What is wanted is the full listing, word for word, without its pictures.

_ _ _ _ _

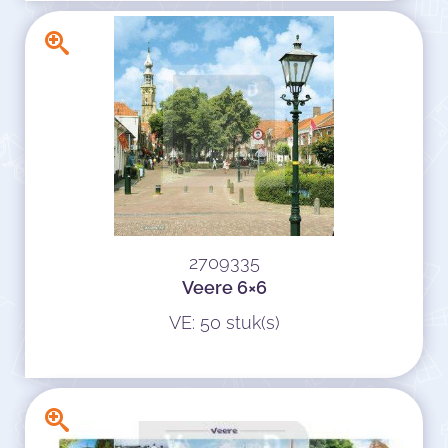
2709335
Veere 6×6
VE: 50 stuk(s)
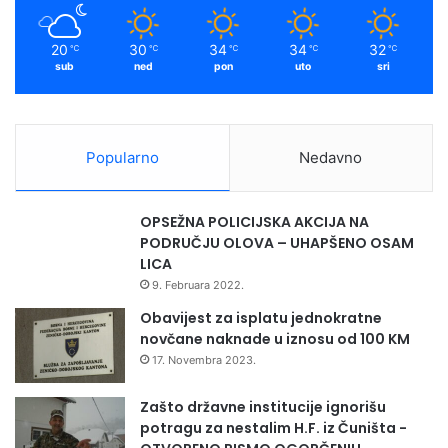
20
30
34
34
32
℃
℃
℃
℃
℃
sub
ned
pon
uto
sri
Popularno
Nedavno
OPSEŽNA POLICIJSKA AKCIJA NA
PODRUČJU OLOVA – UHAPŠENO OSAM
LICA
9. Februara 2022.
Obavijest za isplatu jednokratne
novčane naknade u iznosu od 100 KM
17. Novembra 2023.
Zašto državne institucije ignorišu
potragu za nestalim H.F. iz Čuništa -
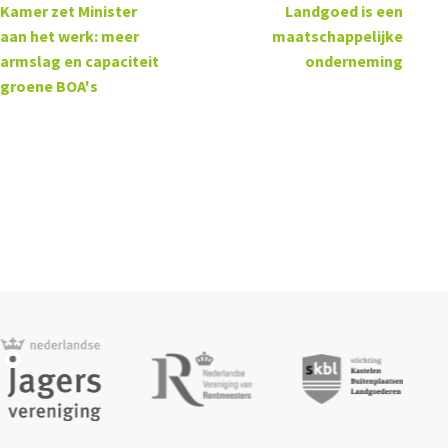
Kamer zet Minister
Landgoed is een
aan het werk: meer
maatschappelijke
armslag en capaciteit
onderneming
groene BOA's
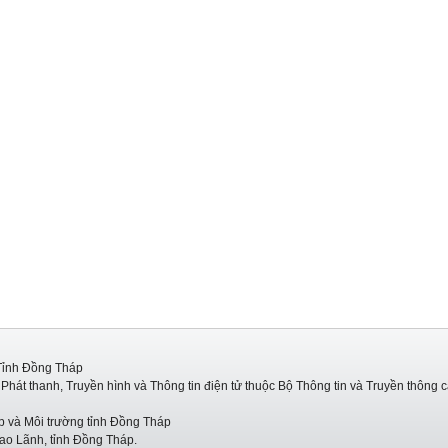
Tỉnh Đồng Tháp
hát thanh, Truyền hình và Thông tin điện tử thuộc Bộ Thông tin và Truyền thông 
p và Môi trường tỉnh Đồng Tháp
ao Lãnh, tỉnh Đồng Tháp.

_ _ _ _ _

SOLUTION =
2709335
Veere 6×6
VE: 50 stuk(s)
20
30
34
34
32
℃
℃
℃
℃
℃
sub
ned
pon
uto
sri
Popularno
Nedavno
OPSEŽNA POLICIJSKA AKCIJA NA
PODRUČJU OLOVA – UHAPŠENO OSAM
LICA
9. Februara 2022.
Obavijest za isplatu jednokratne
novčane naknade u iznosu od 100 KM
17. Novembra 2023.
Zašto državne institucije ignorišu
potragu za nestalim H.F. iz Čuništa -
Kamer zet Minister
Landgoed is een
aan het werk: meer
maatschappelijke
armslag en capaciteit
onderneming
groene BOA's
Tỉnh Đồng Tháp
hát thanh, Truyền hình và Thông tin điện tử thuộc Bộ Thông tin và Truyền thông 
p và Môi trường tỉnh Đồng Tháp
ao Lãnh, tỉnh Đồng Tháp.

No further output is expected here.